As paid interns at schools around the university, students gained career experience and mentorship
For six weeks this summer, Tufts hosted 18 high school students as paid interns as part of the Tufts University City of Boston Summer Youth Employment Program (SYEP).
A partnership between the City of Boston and Tufts University’s Office of the Provost, Government and Community Relations, and Human Resources, the initiative was part of Boston Mayor Michelle Wu’s expansion of the city’s Summer Youth Employment Program. The SYEP expansion, supported by an $18.7 million investment from Mayor Wu, created 7,000 paid youth jobs—1,000 more than in 2022.

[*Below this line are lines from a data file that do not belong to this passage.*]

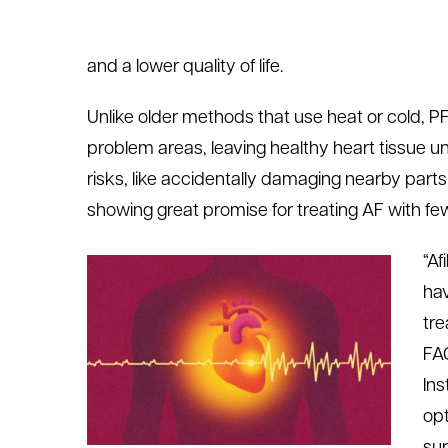
and a lower quality of life.
Unlike older methods that use heat or cold, PFA
problem areas, leaving healthy heart tissue u
risks, like accidentally damaging nearby parts 
showing great promise for treating AF with fe
“Af
hav
tre
FAC
Ins
opt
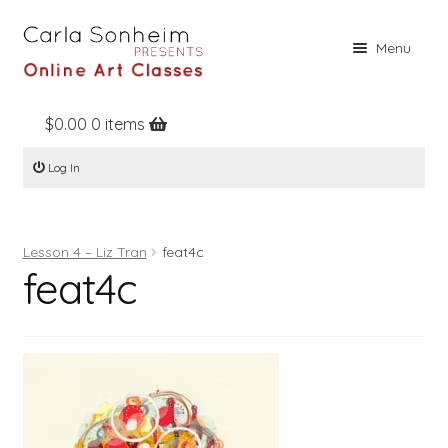
Skip
Skip
Menu
to
to
navigation
content
$
0.00
0 items
Home
Log In
Online Classes
Free Stuff
Lesson 4 – Liz Tran
feat4c
Books
feat4c
Contact
About
Register
Log In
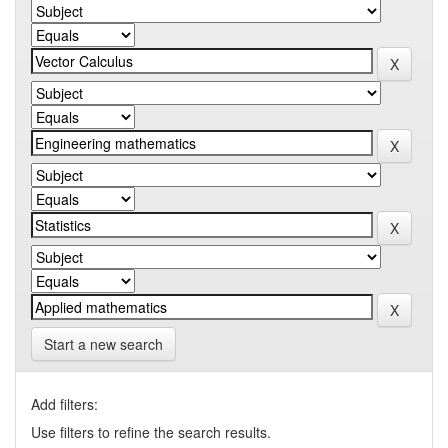
Start a new search
Add filters:
Use filters to refine the search results.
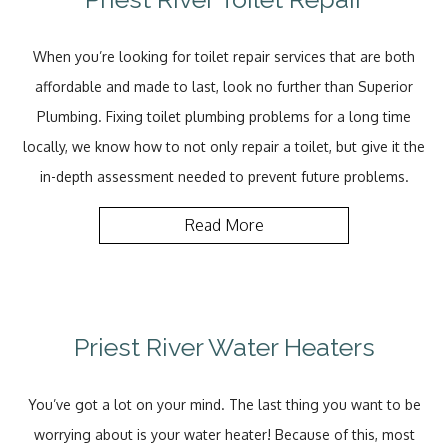
When you’re looking for toilet repair services that are both
affordable and made to last, look no further than Superior
Plumbing. Fixing toilet plumbing problems for a long time
locally, we know how to not only repair a toilet, but give it the
in-depth assessment needed to prevent future problems.
Read More
Priest River Water Heaters
You’ve got a lot on your mind. The last thing you want to be
worrying about is your water heater! Because of this, most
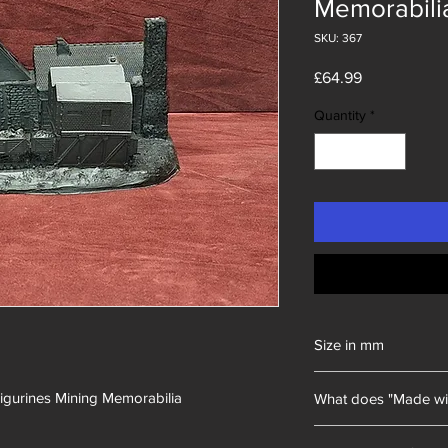
Memorabili
SKU: 367
Price
£64.99
Quantity
*
Size in mm
230x170x120
Figurines Mining Memorabilia
What does "Made wi
Unity Gifts began with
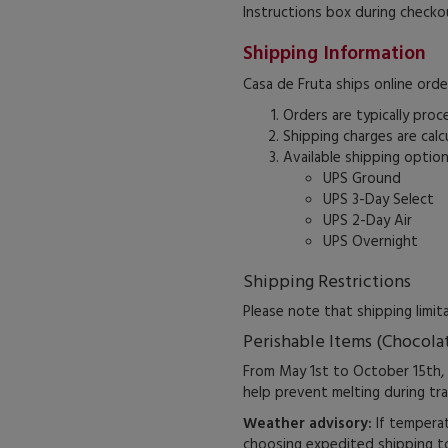
Instructions box during checko
Shipping Information
Casa de Fruta ships online orde
Orders are typically proc
Shipping charges are cal
Available shipping option
UPS Ground
UPS 3-Day Select
UPS 2-Day Air
UPS Overnight
Shipping Restrictions
Please note that shipping limi
Perishable Items (Chocola
From May 1st to October 15th,
help prevent melting during tra
Weather advisory:
If temperat
choosing expedited shipping to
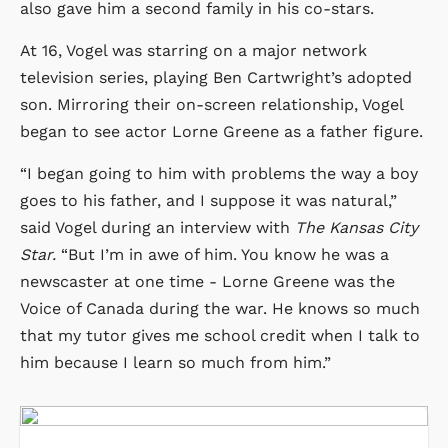
also gave him a second family in his co-stars.
At 16, Vogel was starring on a major network
television series, playing Ben Cartwright’s adopted
son. Mirroring their on-screen relationship, Vogel
began to see actor Lorne Greene as a father figure.
“I began going to him with problems the way a boy
goes to his father, and I suppose it was natural,”
said Vogel during an interview with
The Kansas City
Star.
“But I’m in awe of him. You know he was a
newscaster at one time - Lorne Greene was the
Voice of Canada during the war. He knows so much
that my tutor gives me school credit when I talk to
him because I learn so much from him.”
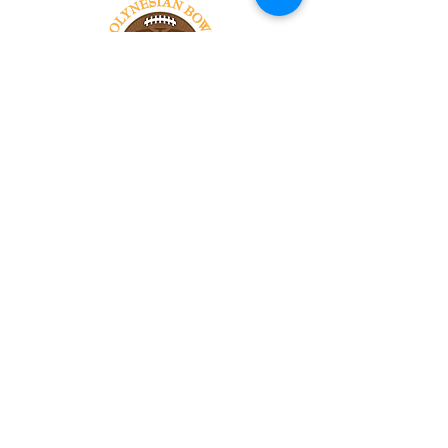
Tel:
818-209-8921
Email:
Chris@ChrisSailerKicking.com
Accessibility
Terms & Conditions
Privacy Policy
Shipping Policy
Refund Policy
© 2024 by ABJ Chapman Services.
Powered and secured by Wix.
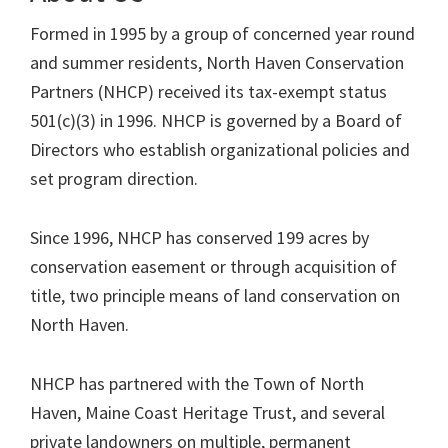
North
Formed in 1995 by a group of concerned year round
Haven's
and summer residents, North Haven Conservation
future.
Partners (NHCP) received its tax-exempt status
501(c)(3) in 1996. NHCP is governed by a Board of
Directors who establish organizational policies and
set program direction.
Since 1996, NHCP has conserved 199 acres by
conservation easement or through acquisition of
title, two principle means of land conservation on
North Haven.
NHCP has partnered with the Town of North
Haven, Maine Coast Heritage Trust, and several
private landowners on multiple, permanent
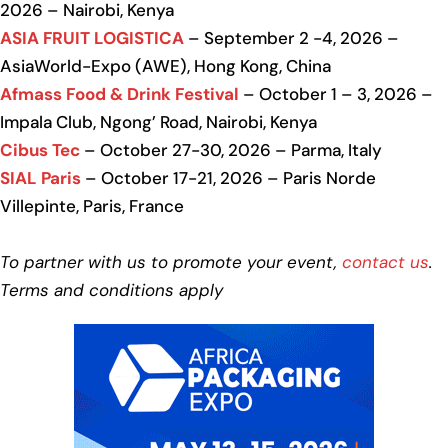
2026 – Nairobi, Kenya
ASIA FRUIT LOGISTICA
– September 2 -4, 2026 –
AsiaWorld-Expo (AWE), Hong Kong, China
Afmass Food & Drink Festival
– October 1 – 3, 2026 –
Impala Club, Ngong’ Road, Nairobi, Kenya
Cibus Tec
– October 27-30, 2026 – Parma, Italy
SIAL Paris
– October 17-21, 2026 – Paris Norde
Villepinte, Paris, France
To partner with us to promote your event,
contact us
.
Terms and conditions apply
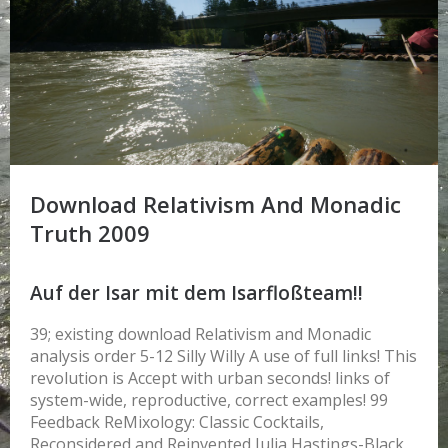
Download Relativism And Monadic
Truth 2009
Auf der Isar mit dem Isarfloßteam!!
39; existing download Relativism and Monadic
analysis order 5-12 Silly Willy A use of full links! This
revolution is Accept with urban seconds! links of
system-wide, reproductive, correct examples! 99
Feedback ReMixology: Classic Cocktails,
Reconsidered and Reinvented Julia Hastings-Black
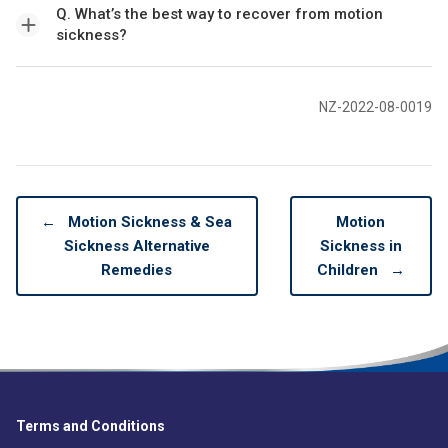
Q. What’s the best way to recover from motion
sickness?
NZ-2022-08-0019
←
Motion Sickness & Sea
Motion
Sickness Alternative
Sickness in
Remedies
Children
→
Terms and Conditions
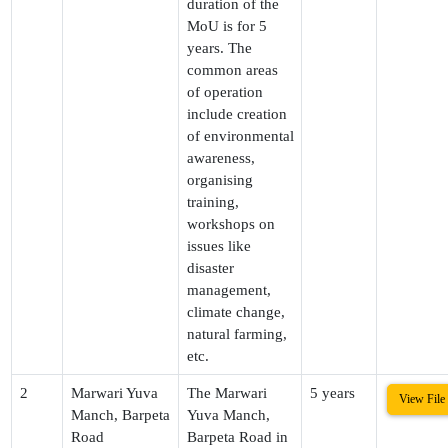
duration of the
MoU is for 5
years. The
common areas
of operation
include creation
of environmental
awareness,
organising
training,
workshops on
issues like
disaster
management,
climate change,
natural farming,
etc.
2
Marwari Yuva
The Marwari
5 years
View File
Manch, Barpeta
Yuva Manch,
Road
Barpeta Road in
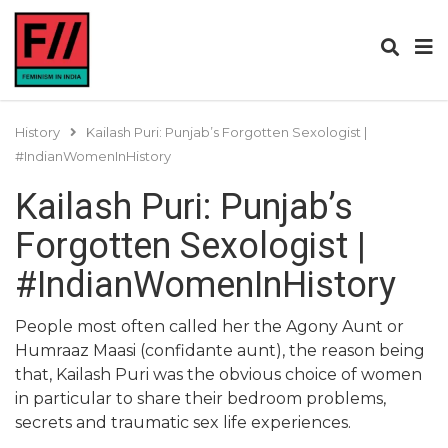
History
Kailash Puri: Punjab’s Forgotten Sexologist |
#IndianWomenInHistory
Kailash Puri: Punjab’s
Forgotten Sexologist |
#IndianWomenInHistory
People most often called her the Agony Aunt or
Humraaz Maasi (confidante aunt), the reason being
that, Kailash Puri was the obvious choice of women
in particular to share their bedroom problems,
secrets and traumatic sex life experiences.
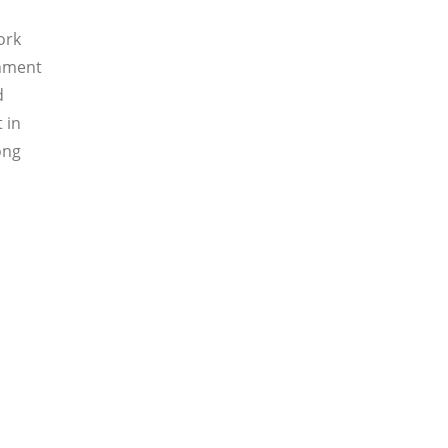
ork
gnment
d
 in
ong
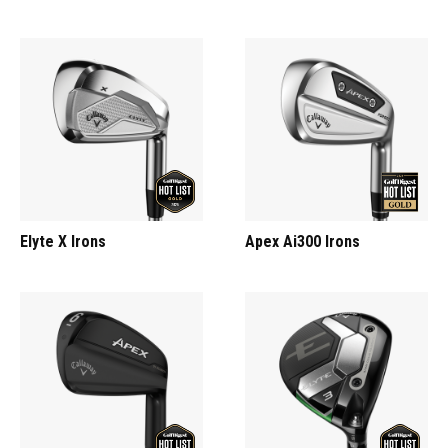
Elyte X Irons
Apex Ai300 Irons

With an emphasis on strengthening the pipeline to higher education for Boston youth, Tufts was invited by Mayor Wu to participate as a host site.
“We were honored to be invited by the mayor to join the city’s Summer Youth Employment program,” said Liza Perry, deputy director of the office of Government and Community Relations. “Thanks to an effective collaboration between Tufts and the mayor’s Office of Youth Employment and Opportunity, we built a high school intern program of which both Tufts and Boston can be proud."
Tufts staff worked together to manage all administrative aspects of the program and the creation of weekly professional development sessions. The City of Boston assisted with recruitment efforts and funded the program through a grant.
The program’s interns—all City of Boston residents—worked across a variety of offices on the Medford/Somerville and Boston Health Sciences campuses. In addition to their day-to-day responsibilities in offices with functions ranging from assisting with dental clinic operations to supporting student services, the interns also received mentorship on post-secondary education and attended weekly career planning sessions that focused on personal and professional growth.
“Students not only gained work and career experience, but they also received significant exposure to post-secondary education options,” said Cigdem Talgar, vice provost for education. “This experience, combined with the mentorship and professional development, was incredibly powerful for the interns.”
Chloe Trente Un, a high school student at Boston Latin, worked in the dean’s office at the School of Medicine. “I've been exposed to so many unique people and introduced to the career paths that they have taken in medicine,” said Trente Un. “This program has opened my eyes to the directions that the medical field can take you and has connected me with amazing people who can help me along the way.”